Buru-buru Valen membantu Marischa duduk dan berusaha menutupi gadis itu, sementara Marischa membenahi pakaiannya dengan wajah merah padam.

"Bun, ini...ini...," Valen tampak gugup dan dengan gemetar mengancingkan kemejanya yang terbuka.

"Apa-apaan ini Valen! Kalian kan belum menikah! Bunda tidak mau tau, kalian harus menikah segera!" seru Arin dengan nafas tersengal. Apa yang dilihatnya benar-benar membuatnya kaget.

"Apa? Menikah? Tap...tapi Bun..." Marischa mulai menangis.

"Tidak ada tapi! Kalian harus menikah! Segera!" Arin menatap keduanya tajam, sementara Vien menenangkannya dengan mengusap-usap punggungnya lembut.

"Bun, maaf, kami...kami..." Valen berusaha menjelaskan. Ia tidak tega melihat Marischa menangis. Ini kesalahannya. Kalau saja ia tidak terlalu emosi dan ingin menunjukkan status mereka pada Marischa, tentu ini tidak akan terjadi.
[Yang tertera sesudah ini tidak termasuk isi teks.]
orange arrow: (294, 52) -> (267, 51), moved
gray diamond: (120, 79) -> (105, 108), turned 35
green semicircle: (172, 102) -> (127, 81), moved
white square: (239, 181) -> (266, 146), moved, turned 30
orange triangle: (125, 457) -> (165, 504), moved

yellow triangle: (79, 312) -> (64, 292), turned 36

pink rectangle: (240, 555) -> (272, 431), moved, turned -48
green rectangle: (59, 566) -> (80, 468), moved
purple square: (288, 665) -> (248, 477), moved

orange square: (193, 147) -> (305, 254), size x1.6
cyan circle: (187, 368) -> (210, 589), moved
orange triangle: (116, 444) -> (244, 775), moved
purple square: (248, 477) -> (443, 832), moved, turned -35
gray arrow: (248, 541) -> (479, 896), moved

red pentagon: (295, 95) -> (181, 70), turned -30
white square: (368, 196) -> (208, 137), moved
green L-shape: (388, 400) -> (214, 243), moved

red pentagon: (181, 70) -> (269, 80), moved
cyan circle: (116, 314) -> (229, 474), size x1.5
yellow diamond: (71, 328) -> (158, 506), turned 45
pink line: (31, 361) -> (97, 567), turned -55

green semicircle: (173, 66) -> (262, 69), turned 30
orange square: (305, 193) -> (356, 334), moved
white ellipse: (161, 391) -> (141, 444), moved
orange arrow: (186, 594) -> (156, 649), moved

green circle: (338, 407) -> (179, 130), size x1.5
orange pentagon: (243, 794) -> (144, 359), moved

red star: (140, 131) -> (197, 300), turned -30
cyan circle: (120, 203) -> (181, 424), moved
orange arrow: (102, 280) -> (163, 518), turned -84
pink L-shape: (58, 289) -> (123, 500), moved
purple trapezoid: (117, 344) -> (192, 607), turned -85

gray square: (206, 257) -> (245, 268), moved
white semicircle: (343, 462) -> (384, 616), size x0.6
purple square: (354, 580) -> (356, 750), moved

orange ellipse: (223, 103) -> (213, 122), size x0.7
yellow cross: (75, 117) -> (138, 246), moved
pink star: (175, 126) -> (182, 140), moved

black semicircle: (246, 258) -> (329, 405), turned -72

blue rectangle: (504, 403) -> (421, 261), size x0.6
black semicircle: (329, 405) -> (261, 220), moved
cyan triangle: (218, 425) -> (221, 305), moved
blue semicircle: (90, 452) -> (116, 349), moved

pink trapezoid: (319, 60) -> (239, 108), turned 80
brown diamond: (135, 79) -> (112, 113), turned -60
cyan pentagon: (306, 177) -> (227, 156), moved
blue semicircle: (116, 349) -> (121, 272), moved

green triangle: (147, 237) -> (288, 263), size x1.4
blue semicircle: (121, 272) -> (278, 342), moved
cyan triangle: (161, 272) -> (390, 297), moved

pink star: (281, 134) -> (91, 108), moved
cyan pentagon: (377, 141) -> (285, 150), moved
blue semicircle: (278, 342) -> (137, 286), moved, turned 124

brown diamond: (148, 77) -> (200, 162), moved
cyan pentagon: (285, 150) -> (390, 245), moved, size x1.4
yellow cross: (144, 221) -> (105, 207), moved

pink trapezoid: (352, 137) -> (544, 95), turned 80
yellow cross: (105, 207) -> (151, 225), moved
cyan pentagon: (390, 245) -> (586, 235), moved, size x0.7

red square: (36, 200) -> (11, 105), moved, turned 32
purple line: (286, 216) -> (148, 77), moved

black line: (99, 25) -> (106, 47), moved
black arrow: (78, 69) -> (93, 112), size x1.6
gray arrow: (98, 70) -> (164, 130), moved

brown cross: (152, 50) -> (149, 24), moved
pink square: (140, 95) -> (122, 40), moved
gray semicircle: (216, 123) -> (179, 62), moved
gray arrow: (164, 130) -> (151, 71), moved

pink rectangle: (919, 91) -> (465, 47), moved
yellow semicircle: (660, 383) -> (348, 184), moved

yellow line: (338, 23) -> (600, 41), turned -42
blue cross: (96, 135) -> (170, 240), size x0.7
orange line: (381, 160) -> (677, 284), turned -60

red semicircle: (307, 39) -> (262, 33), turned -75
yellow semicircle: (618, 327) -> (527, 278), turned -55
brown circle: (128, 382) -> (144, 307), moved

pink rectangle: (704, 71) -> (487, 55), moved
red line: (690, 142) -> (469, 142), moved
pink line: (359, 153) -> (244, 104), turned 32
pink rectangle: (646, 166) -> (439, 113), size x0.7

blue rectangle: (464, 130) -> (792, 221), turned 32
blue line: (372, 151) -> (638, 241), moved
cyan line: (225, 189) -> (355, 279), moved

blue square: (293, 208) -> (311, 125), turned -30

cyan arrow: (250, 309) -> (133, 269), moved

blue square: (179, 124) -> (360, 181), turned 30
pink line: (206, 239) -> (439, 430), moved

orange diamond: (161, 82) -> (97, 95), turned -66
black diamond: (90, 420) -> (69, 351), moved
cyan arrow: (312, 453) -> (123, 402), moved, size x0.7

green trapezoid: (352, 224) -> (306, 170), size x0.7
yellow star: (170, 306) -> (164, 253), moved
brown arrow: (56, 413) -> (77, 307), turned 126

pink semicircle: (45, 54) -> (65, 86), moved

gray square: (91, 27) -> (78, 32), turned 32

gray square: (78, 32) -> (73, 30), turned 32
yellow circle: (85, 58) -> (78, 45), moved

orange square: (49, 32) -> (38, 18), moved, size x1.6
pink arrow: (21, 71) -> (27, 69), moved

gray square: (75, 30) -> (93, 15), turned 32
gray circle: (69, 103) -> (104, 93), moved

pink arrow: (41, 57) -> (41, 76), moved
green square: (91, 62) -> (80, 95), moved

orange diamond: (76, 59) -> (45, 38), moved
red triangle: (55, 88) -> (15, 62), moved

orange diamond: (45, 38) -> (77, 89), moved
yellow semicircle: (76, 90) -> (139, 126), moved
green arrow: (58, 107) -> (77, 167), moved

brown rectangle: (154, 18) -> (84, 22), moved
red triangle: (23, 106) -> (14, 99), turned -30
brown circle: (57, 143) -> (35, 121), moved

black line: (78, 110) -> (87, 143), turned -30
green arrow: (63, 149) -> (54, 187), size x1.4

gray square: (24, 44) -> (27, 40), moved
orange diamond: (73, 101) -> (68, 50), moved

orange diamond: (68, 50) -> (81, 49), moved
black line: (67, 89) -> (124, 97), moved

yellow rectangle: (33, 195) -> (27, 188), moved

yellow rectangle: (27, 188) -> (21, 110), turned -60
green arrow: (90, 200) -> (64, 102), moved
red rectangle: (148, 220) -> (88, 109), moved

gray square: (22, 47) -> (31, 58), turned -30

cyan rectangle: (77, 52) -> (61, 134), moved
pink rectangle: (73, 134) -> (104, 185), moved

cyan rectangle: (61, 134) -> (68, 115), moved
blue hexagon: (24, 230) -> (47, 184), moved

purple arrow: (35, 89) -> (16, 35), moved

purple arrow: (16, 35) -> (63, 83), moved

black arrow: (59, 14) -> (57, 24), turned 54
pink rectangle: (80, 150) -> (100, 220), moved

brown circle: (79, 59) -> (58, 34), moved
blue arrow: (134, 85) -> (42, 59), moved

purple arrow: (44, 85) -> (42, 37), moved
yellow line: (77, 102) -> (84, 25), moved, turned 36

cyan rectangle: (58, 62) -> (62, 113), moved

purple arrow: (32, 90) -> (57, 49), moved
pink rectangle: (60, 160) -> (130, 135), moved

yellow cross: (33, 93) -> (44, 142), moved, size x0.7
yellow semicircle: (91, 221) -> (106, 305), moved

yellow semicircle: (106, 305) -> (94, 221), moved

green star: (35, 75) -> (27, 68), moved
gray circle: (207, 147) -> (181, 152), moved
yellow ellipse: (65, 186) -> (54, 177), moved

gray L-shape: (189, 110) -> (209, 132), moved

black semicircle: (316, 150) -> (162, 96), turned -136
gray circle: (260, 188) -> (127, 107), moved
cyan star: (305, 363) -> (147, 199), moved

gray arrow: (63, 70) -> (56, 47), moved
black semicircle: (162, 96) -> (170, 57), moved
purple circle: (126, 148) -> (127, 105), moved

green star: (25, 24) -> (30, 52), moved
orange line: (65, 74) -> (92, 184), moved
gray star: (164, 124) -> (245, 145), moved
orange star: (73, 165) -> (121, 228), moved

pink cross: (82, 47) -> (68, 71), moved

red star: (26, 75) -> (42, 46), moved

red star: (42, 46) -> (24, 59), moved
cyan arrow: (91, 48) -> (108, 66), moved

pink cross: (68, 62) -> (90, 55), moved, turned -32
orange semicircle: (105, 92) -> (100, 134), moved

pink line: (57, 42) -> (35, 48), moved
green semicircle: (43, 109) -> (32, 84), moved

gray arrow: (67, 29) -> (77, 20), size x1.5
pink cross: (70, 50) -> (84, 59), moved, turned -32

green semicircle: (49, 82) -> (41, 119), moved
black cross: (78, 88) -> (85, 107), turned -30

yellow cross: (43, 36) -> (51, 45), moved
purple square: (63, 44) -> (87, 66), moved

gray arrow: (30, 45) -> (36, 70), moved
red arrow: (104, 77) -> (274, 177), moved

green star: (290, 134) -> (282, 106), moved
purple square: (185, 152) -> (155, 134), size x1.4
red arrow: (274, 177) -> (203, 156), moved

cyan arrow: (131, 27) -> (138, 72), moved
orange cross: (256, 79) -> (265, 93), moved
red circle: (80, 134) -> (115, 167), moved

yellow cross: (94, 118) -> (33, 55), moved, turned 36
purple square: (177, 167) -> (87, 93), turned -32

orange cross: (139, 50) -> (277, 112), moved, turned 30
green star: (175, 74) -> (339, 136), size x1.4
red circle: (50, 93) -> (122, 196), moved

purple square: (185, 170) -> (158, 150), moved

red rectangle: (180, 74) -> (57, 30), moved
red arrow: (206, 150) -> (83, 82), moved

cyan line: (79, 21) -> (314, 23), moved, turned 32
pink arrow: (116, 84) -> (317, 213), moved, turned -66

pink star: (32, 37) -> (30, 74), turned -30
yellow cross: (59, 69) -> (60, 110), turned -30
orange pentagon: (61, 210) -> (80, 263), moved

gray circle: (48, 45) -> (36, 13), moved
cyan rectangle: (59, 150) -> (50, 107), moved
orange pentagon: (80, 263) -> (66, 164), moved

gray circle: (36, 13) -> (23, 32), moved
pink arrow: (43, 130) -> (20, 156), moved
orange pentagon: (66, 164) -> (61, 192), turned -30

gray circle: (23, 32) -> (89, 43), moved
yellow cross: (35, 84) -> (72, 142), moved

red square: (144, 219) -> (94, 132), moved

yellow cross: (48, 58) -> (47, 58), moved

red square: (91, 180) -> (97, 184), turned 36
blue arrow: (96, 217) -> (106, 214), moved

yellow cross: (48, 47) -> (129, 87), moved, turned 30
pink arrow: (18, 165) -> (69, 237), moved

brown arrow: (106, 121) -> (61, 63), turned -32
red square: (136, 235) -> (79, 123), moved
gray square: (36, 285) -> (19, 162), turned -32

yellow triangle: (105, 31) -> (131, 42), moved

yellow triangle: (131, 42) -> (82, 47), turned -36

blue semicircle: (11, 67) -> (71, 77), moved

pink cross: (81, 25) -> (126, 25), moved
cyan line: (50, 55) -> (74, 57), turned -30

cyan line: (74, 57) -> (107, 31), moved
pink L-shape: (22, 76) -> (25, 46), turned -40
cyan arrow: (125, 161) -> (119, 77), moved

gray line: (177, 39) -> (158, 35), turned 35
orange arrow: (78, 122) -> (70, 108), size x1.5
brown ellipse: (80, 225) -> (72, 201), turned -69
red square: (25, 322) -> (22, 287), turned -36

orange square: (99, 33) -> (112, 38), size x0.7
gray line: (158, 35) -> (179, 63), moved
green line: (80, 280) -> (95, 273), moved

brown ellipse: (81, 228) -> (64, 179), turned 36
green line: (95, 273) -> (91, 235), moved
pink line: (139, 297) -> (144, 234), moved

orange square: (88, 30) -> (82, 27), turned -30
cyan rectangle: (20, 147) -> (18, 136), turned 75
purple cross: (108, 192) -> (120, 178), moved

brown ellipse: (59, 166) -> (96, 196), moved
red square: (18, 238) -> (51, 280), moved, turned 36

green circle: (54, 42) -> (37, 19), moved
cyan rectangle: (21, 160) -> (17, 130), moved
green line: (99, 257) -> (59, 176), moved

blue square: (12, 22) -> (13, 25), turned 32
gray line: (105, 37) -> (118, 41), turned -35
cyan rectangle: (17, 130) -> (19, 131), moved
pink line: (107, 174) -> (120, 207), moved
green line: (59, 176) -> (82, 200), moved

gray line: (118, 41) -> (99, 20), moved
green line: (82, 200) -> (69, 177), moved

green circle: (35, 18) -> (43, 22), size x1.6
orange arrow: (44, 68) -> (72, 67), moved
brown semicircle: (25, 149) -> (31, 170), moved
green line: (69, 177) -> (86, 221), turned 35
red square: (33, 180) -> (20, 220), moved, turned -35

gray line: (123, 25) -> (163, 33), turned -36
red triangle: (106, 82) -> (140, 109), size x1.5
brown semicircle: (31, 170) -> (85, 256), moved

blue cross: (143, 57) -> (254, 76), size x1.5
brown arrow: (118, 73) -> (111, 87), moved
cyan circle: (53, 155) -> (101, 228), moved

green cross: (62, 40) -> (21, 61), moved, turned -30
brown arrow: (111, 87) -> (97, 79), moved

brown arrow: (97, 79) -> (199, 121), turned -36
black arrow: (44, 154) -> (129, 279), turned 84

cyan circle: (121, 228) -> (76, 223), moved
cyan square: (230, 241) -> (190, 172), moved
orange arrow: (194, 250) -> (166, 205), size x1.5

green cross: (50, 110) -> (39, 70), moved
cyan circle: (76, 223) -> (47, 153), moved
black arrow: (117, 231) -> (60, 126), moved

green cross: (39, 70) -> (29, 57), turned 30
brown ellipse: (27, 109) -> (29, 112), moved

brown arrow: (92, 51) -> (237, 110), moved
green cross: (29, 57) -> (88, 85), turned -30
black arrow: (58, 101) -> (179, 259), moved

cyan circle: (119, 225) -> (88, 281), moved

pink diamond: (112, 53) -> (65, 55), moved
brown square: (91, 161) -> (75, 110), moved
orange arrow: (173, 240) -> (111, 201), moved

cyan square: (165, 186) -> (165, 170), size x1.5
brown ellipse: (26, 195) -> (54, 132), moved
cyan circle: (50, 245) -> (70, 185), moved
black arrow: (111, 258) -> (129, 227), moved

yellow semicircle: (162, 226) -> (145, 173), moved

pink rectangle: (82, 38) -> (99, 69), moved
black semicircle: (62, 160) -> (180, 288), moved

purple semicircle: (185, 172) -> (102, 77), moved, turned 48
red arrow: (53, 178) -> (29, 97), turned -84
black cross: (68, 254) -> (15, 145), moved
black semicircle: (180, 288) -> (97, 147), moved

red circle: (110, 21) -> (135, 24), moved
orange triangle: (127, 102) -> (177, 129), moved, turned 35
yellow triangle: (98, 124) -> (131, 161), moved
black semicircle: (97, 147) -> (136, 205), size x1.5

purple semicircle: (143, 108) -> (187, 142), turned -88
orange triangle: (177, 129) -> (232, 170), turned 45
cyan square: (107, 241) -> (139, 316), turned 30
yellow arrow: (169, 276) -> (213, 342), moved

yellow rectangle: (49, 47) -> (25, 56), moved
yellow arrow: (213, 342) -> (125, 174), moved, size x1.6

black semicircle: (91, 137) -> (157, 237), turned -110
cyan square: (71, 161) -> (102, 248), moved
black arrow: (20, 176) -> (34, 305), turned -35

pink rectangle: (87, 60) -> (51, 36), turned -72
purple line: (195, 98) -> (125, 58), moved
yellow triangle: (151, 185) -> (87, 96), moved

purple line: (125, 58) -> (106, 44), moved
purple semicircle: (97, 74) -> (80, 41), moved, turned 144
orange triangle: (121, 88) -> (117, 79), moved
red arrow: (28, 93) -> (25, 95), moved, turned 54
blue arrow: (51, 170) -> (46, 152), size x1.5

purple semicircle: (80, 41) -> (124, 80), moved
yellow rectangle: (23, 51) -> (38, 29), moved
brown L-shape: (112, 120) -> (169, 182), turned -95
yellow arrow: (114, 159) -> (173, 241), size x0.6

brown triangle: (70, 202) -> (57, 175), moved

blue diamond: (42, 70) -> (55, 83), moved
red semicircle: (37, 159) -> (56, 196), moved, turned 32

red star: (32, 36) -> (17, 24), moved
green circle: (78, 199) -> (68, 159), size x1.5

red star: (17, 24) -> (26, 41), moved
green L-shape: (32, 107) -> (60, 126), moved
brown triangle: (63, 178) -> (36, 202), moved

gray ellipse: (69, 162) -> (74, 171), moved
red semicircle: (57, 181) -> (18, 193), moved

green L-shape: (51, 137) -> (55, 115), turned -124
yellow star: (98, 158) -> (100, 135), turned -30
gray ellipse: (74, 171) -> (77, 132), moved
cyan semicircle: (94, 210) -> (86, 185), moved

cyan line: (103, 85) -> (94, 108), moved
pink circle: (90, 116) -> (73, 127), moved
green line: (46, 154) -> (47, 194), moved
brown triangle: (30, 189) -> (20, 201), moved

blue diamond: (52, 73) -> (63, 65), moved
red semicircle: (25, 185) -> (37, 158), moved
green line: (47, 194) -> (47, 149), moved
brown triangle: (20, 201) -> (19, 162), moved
Ia tidak dapat membayangkan betapa sedih dan marahnya Marischa sekarang terhadapnya.

"CUKUP! Bunda tidak mau mendengar pembelaan diri kalian. Sekarang benahi pakaian kalian, dan ikut Bunda!" perintah Arin marah. Ia benar-benar shock dengan apa yang baru saja dilihatnya. Tidak pernah disangkanya jika Valen berani berbuat seperti itu.

==========L==========

Marischa tampak menunduk. Wajahnya disembunyikan di dada bidang Kenzo. Ia masih terisak. Dihadapannya kedua orang tuanya dan kedua orang tua Valen tampak menatapnya dan Valen seperti pesakitan.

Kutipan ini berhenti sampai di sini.